Christine Guionnet et Erik Neveu, Féminins/Masculins, sociologie du genre, Armand Collin, 2009, 430p.
Après le colloque …
La synthèse ci-dessous a été établie à partir des réponses de quelques participants. Merci à eux.Les intertitres rédigés par le webmestre de Confrontations n’engagent que lui.
Une démarche véritablement dépassionnée…
- « J’ai été surpris que la promesse ambitieuse d’une approche « dépassionnée » d’un tel sujet, avec des voix chrétiennes ou non, soit dans l’ensemble remarquablement tenue »
- « Une belle occasion d’entendre des points de vue plus réfléchis et moins caricaturaux que ceux qui s’expriment dans les grands médias sur cette question ! »
- « Ce colloque a bien répondu à ce qui était annoncé: débat dépassionné, sans idéologie sur un sujet traité de façon scientifique »
… qui a révélé des approches fécondes et permis des découvertes …
- « L’intérêt d’une approche pluridisciplinaire sur le sujet »
- « Le croisement des lectures disciplinaires (sociologique, anthropologique, sciences politiques, théologique, philosophique…) a permis de dégager les questions fondamentales. Un regret, qu’il n’y ait pas eu plus d’intervention 1-de biologiste ou neuro biologiste sur la question 2- une mise en perspective historique plus nourrie. »
- « Le colloque a établi le caractère d’outil de recherche du concept de genre, désormais indispensable pour l’analyse des sociétés. L’exploration de la dimension masculin/féminin prend le relais du féminisme, voué à la promotion des droits de la femme. Le concept de genre met l’accent plus sur le relationnel que sur l’identité de l’individu. »

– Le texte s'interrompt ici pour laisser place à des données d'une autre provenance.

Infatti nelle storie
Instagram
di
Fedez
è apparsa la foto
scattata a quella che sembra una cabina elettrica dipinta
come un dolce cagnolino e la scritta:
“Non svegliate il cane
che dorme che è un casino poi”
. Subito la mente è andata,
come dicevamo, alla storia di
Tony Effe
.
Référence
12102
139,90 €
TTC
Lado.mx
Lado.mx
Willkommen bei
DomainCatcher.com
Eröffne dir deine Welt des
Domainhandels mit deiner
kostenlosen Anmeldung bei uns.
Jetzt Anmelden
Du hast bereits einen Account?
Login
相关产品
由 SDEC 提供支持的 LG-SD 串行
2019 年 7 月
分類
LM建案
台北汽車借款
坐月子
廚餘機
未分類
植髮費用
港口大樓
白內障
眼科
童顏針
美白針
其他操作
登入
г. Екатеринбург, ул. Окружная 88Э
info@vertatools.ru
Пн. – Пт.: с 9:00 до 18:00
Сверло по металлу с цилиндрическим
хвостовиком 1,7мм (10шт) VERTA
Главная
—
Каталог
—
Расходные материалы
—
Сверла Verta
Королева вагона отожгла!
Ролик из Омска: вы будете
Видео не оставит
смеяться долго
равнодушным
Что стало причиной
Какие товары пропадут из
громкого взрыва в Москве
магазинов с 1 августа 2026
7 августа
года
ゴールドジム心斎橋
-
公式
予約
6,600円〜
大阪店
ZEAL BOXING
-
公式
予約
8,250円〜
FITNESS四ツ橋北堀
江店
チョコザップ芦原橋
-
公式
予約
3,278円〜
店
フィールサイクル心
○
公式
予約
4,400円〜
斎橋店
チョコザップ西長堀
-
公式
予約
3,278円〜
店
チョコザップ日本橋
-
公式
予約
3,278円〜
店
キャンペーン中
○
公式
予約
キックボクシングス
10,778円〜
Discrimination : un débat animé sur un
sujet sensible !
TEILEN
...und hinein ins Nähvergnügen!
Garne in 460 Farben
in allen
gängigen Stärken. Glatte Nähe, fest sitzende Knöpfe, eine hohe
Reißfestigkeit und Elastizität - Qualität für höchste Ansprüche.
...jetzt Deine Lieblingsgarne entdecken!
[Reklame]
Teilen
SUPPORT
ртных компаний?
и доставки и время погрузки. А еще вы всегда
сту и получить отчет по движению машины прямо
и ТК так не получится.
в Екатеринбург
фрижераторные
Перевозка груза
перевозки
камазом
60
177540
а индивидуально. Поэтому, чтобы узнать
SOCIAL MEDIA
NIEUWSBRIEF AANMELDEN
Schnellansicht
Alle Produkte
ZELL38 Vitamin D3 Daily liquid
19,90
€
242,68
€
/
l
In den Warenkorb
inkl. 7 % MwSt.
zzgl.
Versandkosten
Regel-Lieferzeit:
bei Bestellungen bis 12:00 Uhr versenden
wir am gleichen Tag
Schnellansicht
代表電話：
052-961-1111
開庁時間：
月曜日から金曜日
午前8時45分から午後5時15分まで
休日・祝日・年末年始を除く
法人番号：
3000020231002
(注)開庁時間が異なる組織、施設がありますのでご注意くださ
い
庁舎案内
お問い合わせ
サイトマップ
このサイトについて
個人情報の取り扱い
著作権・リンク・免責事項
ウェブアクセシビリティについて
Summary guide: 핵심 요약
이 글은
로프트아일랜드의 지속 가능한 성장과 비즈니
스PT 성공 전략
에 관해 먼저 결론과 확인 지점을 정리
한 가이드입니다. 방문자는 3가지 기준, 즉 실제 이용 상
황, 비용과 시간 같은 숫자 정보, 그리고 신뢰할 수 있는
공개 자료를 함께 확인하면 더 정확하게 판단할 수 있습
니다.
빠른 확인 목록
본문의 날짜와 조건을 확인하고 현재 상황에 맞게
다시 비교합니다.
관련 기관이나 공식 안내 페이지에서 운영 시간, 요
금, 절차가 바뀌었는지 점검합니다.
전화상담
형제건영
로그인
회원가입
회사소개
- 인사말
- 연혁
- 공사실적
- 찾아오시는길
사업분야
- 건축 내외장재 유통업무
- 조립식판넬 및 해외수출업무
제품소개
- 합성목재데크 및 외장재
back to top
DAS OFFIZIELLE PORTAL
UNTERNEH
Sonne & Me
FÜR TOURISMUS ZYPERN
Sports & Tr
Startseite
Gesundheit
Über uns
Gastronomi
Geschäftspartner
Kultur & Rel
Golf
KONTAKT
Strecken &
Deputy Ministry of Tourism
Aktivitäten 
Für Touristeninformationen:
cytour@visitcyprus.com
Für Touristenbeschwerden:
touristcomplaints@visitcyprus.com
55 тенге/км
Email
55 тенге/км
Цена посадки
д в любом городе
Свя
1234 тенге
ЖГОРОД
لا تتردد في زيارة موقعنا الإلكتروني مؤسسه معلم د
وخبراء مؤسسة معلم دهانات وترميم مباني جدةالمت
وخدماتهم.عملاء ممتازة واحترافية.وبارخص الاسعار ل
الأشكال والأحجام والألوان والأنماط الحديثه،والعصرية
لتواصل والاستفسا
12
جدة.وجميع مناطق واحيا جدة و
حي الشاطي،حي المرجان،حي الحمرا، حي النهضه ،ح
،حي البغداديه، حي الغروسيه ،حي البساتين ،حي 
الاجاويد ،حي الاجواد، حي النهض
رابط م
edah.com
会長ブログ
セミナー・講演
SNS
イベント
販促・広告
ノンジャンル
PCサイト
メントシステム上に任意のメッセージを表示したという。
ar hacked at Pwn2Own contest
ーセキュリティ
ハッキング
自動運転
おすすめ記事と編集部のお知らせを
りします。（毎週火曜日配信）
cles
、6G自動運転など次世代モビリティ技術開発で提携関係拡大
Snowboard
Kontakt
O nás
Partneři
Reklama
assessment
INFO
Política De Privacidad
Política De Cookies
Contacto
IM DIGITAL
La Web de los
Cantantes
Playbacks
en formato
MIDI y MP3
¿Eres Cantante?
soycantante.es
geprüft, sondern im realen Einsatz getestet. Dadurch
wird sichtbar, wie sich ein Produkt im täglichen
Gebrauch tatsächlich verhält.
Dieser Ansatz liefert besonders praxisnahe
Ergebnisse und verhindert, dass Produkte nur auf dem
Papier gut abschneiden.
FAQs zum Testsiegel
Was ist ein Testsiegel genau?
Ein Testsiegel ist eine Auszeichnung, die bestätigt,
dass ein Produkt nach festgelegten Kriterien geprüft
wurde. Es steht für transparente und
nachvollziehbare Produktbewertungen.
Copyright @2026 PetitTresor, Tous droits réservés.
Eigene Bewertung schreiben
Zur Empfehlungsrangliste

- « Il (le Colloque) a ouvert des pistes fécondes sur la place du masculin et du féminin dans des sociétés autres que la nôtre, notamment sous les angles anthropologique et historique.»
- « Les notions de genre et de sexe, sur lesquelles j’étais dans un certain flou, ont été bien éclairées pour moi, intellectuellement. Il en ressort que le concept de genre est un concept heuristique productif dans les différentes sciences humaines, y compris la théologie. »
- « La découverte pour moi a été de voir ce qui se faisait à la catho de Lille. »
… qui a soulevé des questions…
- « Pour les spécialistes des sciences humaines, il n’y a pas de « théorie du genre « . Cette dernière serait un fantasme ecclésiastique. »
- « Dans l’opinion catholique (mais pas seulement) contemporaine et face aux débats de société en cours, pourquoi est-ce une « théorie du genre » qui est mise en cause ? Simple fantasme que les intellectuels que nous sommes vont facilement écarter ou question et réalité plus profonde. Si nous croyons qu’en intellectuels chrétiens nous avons à rendre compte de notre foi dans les débats contemporains, que dire et que faire sur la question du genre pour être utiles à nos sœurs et frères ? »
… et suscité des attentes
- Confrontations pourrait faire « Un suivi de la réception du concept de genre chez les catholiques, une veille sur l’évolution des débats »
- « la formule du partenariat est à poursuivre. Plus que des sujets, j’aimerai que nous profitions des compétences des théologiens pour nous aider à réfléchir et travailler sur les fondements du Christianisme mis en œuvre en 2012. »
- « Le thème de la différence des sexes dans leur rapport à l’enfant et à la reproduction pourrait prolonger la réflexion sur le genre »
- « J’attends avec impatience le colloque sur le mariage homosexuel. Un colloque sur le mariage (en général) pourrait aussi être une bonne idée. »
Les actes du colloque
L’ouvrage faisant suite aux colloques sur le genre que nous avons réalisés à Lille et Lyon paraîtra en 2015.